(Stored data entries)
§

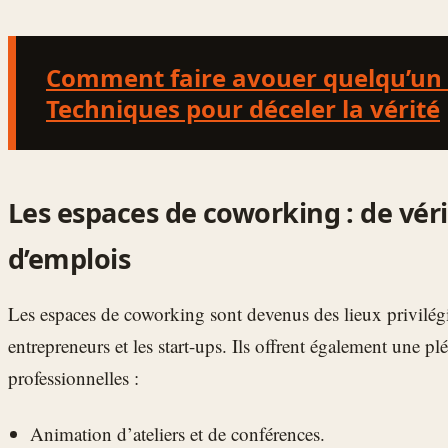
Comment faire avouer quelqu’un 
Techniques pour déceler la vérité
Les espaces de coworking : de véri
d’emplois
Les espaces de coworking sont devenus des lieux privilégié
entrepreneurs et les start-ups. Ils offrent également une p
professionnelles :
Animation d’ateliers et de conférences.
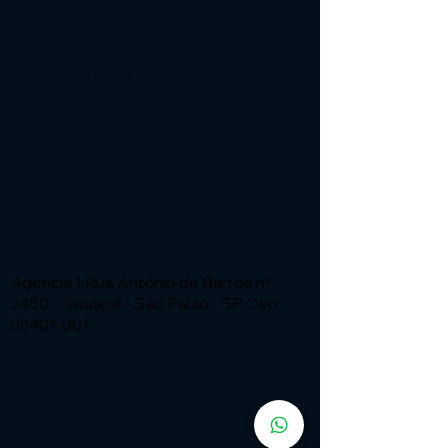
Institucional
Expressão Sites
G3 Marketing e Publicidade
Cnpj: 51.456.816/0001-65
Especialistas em Sites - ia com
automação
Fone:
(11) 91449 - 7537
Email:
wix.atendimento@expressaosites.com
Agência 1:Rua Antônio de Barros nº
2450 - Tatuapé - São Paulo - SP Cep
03401-001
Agência 2: Av Alfredo Ignacio Nogueira
Penido nº335 Sala 706 Bairro:
Residencial Aquarius - São José dos
Campos - SP CEP
12.246-000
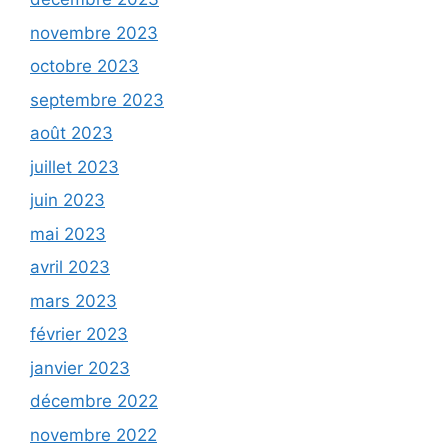
novembre 2023
octobre 2023
septembre 2023
août 2023
juillet 2023
juin 2023
mai 2023
avril 2023
mars 2023
février 2023
janvier 2023
décembre 2022
novembre 2022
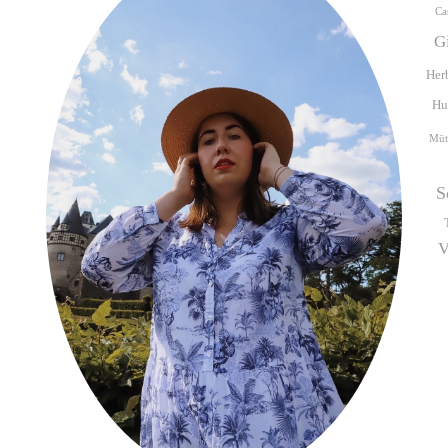
Ca
G
Her
Hu
Müt
S
V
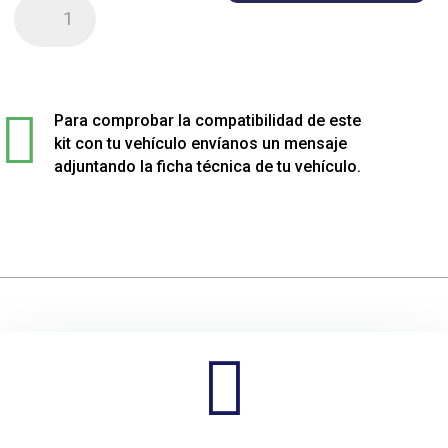
Kit
de
4
muelles
sport

rebajados
Para comprobar la compatibilidad de este
para
kit con tu vehículo envíanos un mensaje
Renault
adjuntando la ficha técnica de tu vehículo.
ALPINE
cantidad

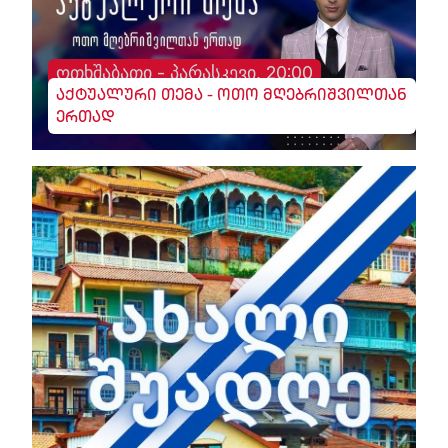
ოთხშაბათი - პარასკევი, 20:00
აქტუალური თემა - ოთო მღებრიშვილთან
ერთად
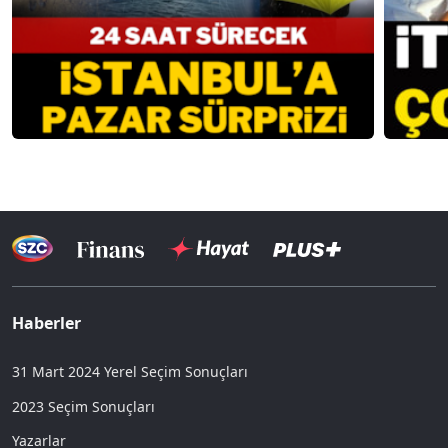
Haberler
31 Mart 2024 Yerel Seçim Sonuçları
2023 Seçim Sonuçları
Yazarlar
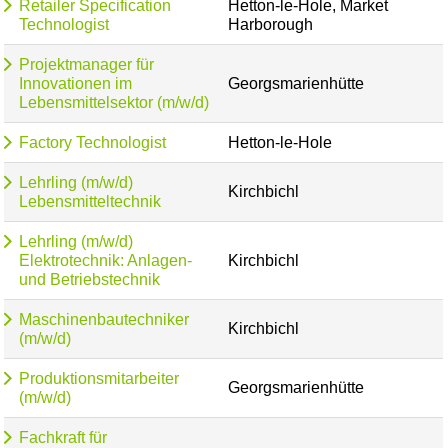
Retailer Specification
Hetton-le-Hole, Market
Technologist
Harborough
Projektmanager für
Innovationen im
Georgsmarienhütte
Lebensmittelsektor (m/w/d)
Factory Technologist
Hetton-le-Hole
Lehrling (m/w/d)
Kirchbichl
Lebensmitteltechnik
Lehrling (m/w/d)
Elektrotechnik: Anlagen-
Kirchbichl
und Betriebstechnik
Maschinenbautechniker
Kirchbichl
(m/w/d)
Produktionsmitarbeiter
Georgsmarienhütte
(m/w/d)
Fachkraft für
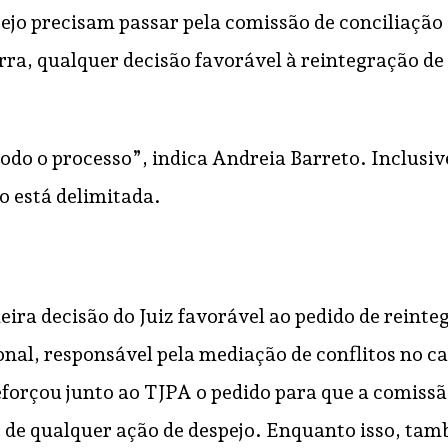
pejo precisam passar pela comissão de conciliação 
corra, qualquer decisão favorável à reintegração d
odo o processo”, indica Andreia Barreto. Inclusiv
o está delimitada.
eira decisão do Juiz favorável ao pedido de rein
nal, responsável pela mediação de conflitos no 
forçou junto ao TJPA o pedido para que a comissão 
de qualquer ação de despejo. Enquanto isso, tamb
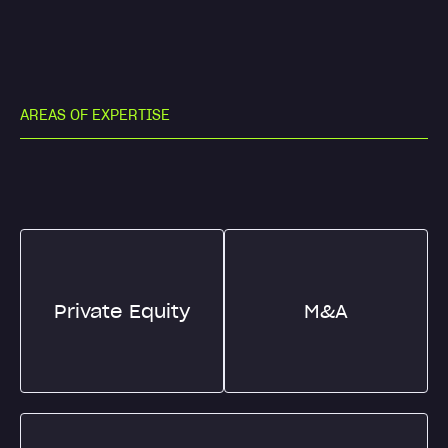
A
R
E
A
S
O
F
E
X
P
E
R
T
I
S
E
Private Equity
M&A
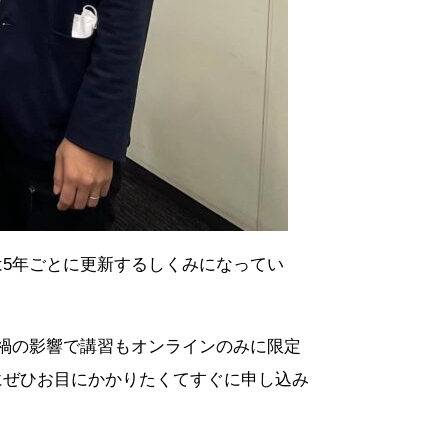
5年ごとに更新するしくみになってい
禍の影響で講習もオンラインのみに限定
にぜひお目にかかりたくてすぐに申し込み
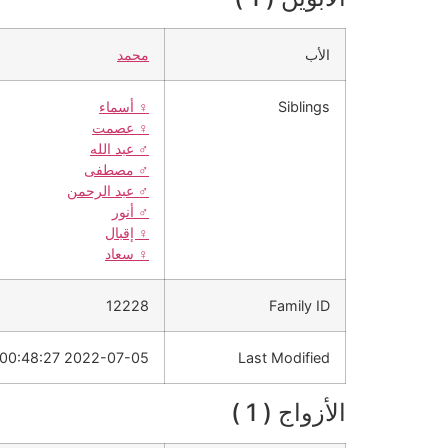
الأب
محمد
Siblings
♀️
أسماء
♀️
عصمت
♂️
عبد الله
♂️
مصطفى
♂️
عبد الرحمن
♂️
أنور
♀️
إقبال
♀️
سعاد
12228
Family ID
2022-07-05 00:48:27
Last Modified
الأزواج ( 1 )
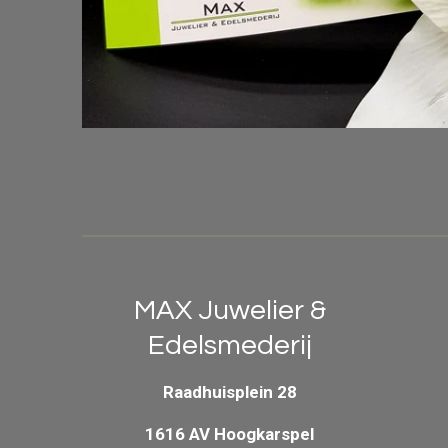
MAX Juwelier &
Edelsmederij
Raadhuisplein 28
1616 AV Hoogkarspel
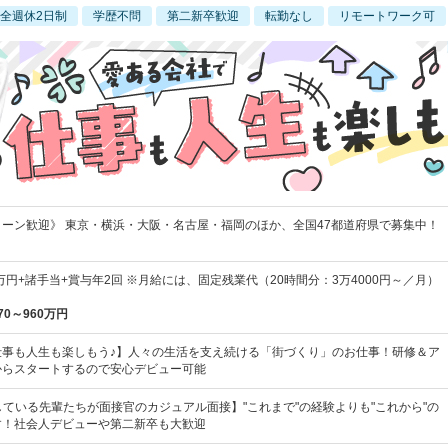
全週休2日制
学歴不問
第二新卒歓迎
転勤なし
リモートワーク可
ターン歓迎》 東京・横浜・大阪・名古屋・福岡のほか、全国47都道府県で募集中！
0万円+諸手当+賞与年2回 ※月給には、固定残業代（20時間分：3万4000円～／月）
70～960万円
仕事も人生も楽しもう♪】人々の生活を支え続ける「街づくり」のお仕事！研修＆ア
からスタートするので安心デビュー可能
している先輩たちが面接官のカジュアル面接】"これまで"の経験よりも"これから"の
す！社会人デビューや第二新卒も大歓迎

§

Directions
Retype each record exactly as it appears above and drop the images.

Solution for this task
Comment faire avouer quelqu’un 
Techniques pour déceler la vérité
Les espaces de coworking : de véri
d’emplois
Les espaces de coworking sont devenus des lieux privilégié
entrepreneurs et les start-ups. Ils offrent également une p
professionnelles :
Animation d’ateliers et de conférences.
Institucional
Expressão Sites
G3 Marketing e Publicidade
Cnpj: 51.456.816/0001-65
Especialistas em Sites - ia com
automação
Fone:
(11) 91449 - 7537
Email:
wix.atendimento@expressaosites.com
Agência 1:Rua Antônio de Barros nº
2450 - Tatuapé - São Paulo - SP Cep
03401-001
Agência 2: Av Alfredo Ignacio Nogueira
Penido nº335 Sala 706 Bairro:
Residencial Aquarius - São José dos
Campos - SP CEP
12.246-000
novembre 2023
octobre 2023
septembre 2023
août 2023
juillet 2023
juin 2023
mai 2023
avril 2023
mars 2023
février 2023
janvier 2023
décembre 2022
novembre 2022
Ca
G
Her
Hu
Müt
S
V
Kit
de
4
muelles
sport

rebajados
Para comprobar la compatibilidad de este
para
kit con tu vehículo envíanos un mensaje
Renault
adjuntando la ficha técnica de tu vehículo.
ALPINE
cantidad

ოთხშაბათი - პარასკევი, 20:00
აქტუალური თემა - ოთო მღებრიშვილთან
ერთად
Haberler
31 Mart 2024 Yerel Seçim Sonuçları
2023 Seçim Sonuçları
Yazarlar
Retailer Specification
Hetton-le-Hole, Market
Technologist
Harborough
Projektmanager für
Innovationen im
Georgsmarienhütte
Lebensmittelsektor (m/w/d)
Factory Technologist
Hetton-le-Hole
Lehrling (m/w/d)
Kirchbichl
Lebensmitteltechnik
Lehrling (m/w/d)
Elektrotechnik: Anlagen-
Kirchbichl
und Betriebstechnik
Maschinenbautechniker
Kirchbichl
(m/w/d)
Produktionsmitarbeiter
Georgsmarienhütte
(m/w/d)
Fachkraft für
pejo precisam passar pela comissão de conciliação 
corra, qualquer decisão favorável à reintegração d
odo o processo”, indica Andreia Barreto. Inclusiv
o está delimitada.
eira decisão do Juiz favorável ao pedido de rein
nal, responsável pela mediação de conflitos no 
forçou junto ao TJPA o pedido para que a comissão 
de qualquer ação de despejo. Enquanto isso, tamb
A
R
E
A
S
O
F
E
X
P
E
R
T
I
S
E
Private Equity
M&A
5年ごとに更新するしくみになってい
禍の影響で講習もオンラインのみに限定
にぜひお目にかかりたくてすぐに申し込み
الأب
محمد
Siblings
♀️
أسماء
♀️
عصمت
♂️
عبد الله
♂️
مصطفى
♂️
عبد الرحمن
♂️
أنور
♀️
إقبال
♀️
سعاد
12228
Family ID
2022-07-05 00:48:27
Last Modified
الأزواج ( 1 )
MAX Juwelier &
Edelsmederij
Raadhuisplein 28
1616 AV Hoogkarspel
全週休2日制
学歴不問
第二新卒歓迎
転勤なし
リモートワーク可
ターン歓迎》 東京・横浜・大阪・名古屋・福岡のほか、全国47都道府県で募集中！
0万円+諸手当+賞与年2回 ※月給には、固定残業代（20時間分：3万4000円～／月）
70～960万円
仕事も人生も楽しもう♪】人々の生活を支え続ける「街づくり」のお仕事！研修＆ア
からスタートするので安心デビュー可能
している先輩たちが面接官のカジュアル面接】"これまで"の経験よりも"これから"の
す！社会人デビューや第二新卒も大歓迎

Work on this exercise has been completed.